Como em um passe de mágica
Em 2003, Tracy e seus colegas deram início a um projeto para determinar de que maneira as rãs regulam sua temperatura corporal. Eles conduziram procedimentos cirúrgicos para instalar nas cavidades abdominais de espécimes de três tipos de rã arborífera (Litoria caerulea, Litoria dahlii e Cyclorana australis), encontradas na região que cerca a cidade de Darwin, transmissores de rádio sensíveis a mudanças de temperatura.

Passados alguns meses, os pesquisadores saíram em busca das rãs arboríferas que estavam monitorando, a fim de descarregar os registros dos transmissores e substituir suas baterias. Mas o que eles encontraram em campo foram três transmissores largados no chão.

"Nos estudos de telemetria envolvendo animais de pequeno porte, não é incomum descobrir que os espécimes que estavam sendo acompanhados foram devorados por alguma coisa", diz Tracy. "Mas normalmente é possível encontrar algum indício de que isso tenha acontecido - arranhões no solo, ou uma pilha de fezes do predador responsável".

No caso das rãs arboríferas portadoras de transmissores, os aparelhos estavam aparentemente intactos. E a descoberta mais estranha ainda estava por vir. Quando os estudiosos retornaram ao seu laboratórios com as rãs arboríferas recapturadas, em muitos dos casos eles encontraram os transmissores não na cavidade ventral, e sim na bexiga urinária. "Foi quando descobrimos esse fator que decidimos tentar determinar exatamente o que estava acontecendo", disse Tracy.

Melhor fora do que dentro
Em 2008, Tracy e seus colegas decidiram que era hora de estudar o fenômeno de mais perto. Eles capturaram rãs arboríferas e sapos cururu na natureza e os mantiveram no laboratório, depois de intervenções cirúrgicas nas quais instalaram contas de vidro em suas cavidades ventrais.

Passadas 23 semanas, as contas de vidro foram encontradas no piso da gaiola das rãs.
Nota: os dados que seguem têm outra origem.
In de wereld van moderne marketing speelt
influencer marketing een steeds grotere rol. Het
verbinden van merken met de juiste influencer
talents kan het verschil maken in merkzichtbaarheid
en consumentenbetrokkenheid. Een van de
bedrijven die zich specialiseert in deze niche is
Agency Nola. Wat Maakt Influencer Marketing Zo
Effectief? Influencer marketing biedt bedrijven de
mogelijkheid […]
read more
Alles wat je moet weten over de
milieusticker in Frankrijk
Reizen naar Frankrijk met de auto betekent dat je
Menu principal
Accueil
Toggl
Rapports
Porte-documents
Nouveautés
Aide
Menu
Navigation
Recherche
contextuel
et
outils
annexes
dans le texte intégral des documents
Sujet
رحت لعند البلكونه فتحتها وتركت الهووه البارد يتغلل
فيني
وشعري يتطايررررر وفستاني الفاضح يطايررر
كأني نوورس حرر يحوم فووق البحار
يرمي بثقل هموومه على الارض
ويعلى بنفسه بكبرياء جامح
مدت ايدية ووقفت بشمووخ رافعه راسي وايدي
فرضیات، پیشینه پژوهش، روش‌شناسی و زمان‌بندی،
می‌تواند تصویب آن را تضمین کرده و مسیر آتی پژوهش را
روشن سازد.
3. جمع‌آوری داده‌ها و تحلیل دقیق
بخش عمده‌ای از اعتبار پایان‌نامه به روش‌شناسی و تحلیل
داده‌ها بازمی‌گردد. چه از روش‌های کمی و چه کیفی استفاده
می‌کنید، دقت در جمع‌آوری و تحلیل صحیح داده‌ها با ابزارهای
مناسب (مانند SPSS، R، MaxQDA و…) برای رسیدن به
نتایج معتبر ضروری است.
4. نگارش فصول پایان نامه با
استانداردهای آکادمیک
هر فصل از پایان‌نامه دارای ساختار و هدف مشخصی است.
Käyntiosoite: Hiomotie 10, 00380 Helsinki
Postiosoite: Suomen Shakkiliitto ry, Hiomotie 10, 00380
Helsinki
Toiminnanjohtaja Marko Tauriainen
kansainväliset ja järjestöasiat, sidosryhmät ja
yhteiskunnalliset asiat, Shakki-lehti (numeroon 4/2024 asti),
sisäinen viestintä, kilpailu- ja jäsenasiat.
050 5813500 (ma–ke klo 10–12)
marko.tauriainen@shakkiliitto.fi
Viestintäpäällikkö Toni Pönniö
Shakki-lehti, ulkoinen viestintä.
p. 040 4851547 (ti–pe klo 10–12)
Apenas um em cada cinco dos sapos cururu excretou uma conta de vidro, mas Tracy abriu os ventres de alguns dos demais sapos com um bisturi, ao final desse período, e descobriu que eles estavam envolvendo as contas de vidro com suas bexigas. Em apenas dois dias mais, a conta estava envolta em um tecido transparente e desprovido de vasos sanguíneos, que posteriormente ganhou vascularização e características de músculo.

Os pesquisadores descreveram suas descobertas em uma apresentação na reunião da Sociedade de Biologia Integrativa e Comparativa, em Seattle.

Ainda que o estudo seja o primeiro a demonstrar que um animal pode usar sua bexiga para expelir um objeto exógeno, diversos outros pesquisadores já haviam observado fenômenos semelhantes em outros vertebrados. Diversas espécies de peixes e cobras são capazes de absorver objetos da cavidade ventral para seus intestinos, de onde são expelidos por defecação, por exemplo.

Rick Shine, um especialista em ofídios na Universidade de Sydney, Austrália, que já viu cobras expelindo transmissores de rádio que haviam sido implantados em suas cavidades ventrais, diz que os resultados da pesquisa têm amplas implicações para a compreensão da fisiologia dos vertebrados. Para os répteis e anfíbios, pelo menos, transferir objetos de uma parte de suas entranhas para outra não parece representar problema.

"Faz sentido que um animal deseje expelir um objeto de sua cavidade ventral", ele afirma. "A coisa notável é que eles tenham a capacidade de fazê-lo".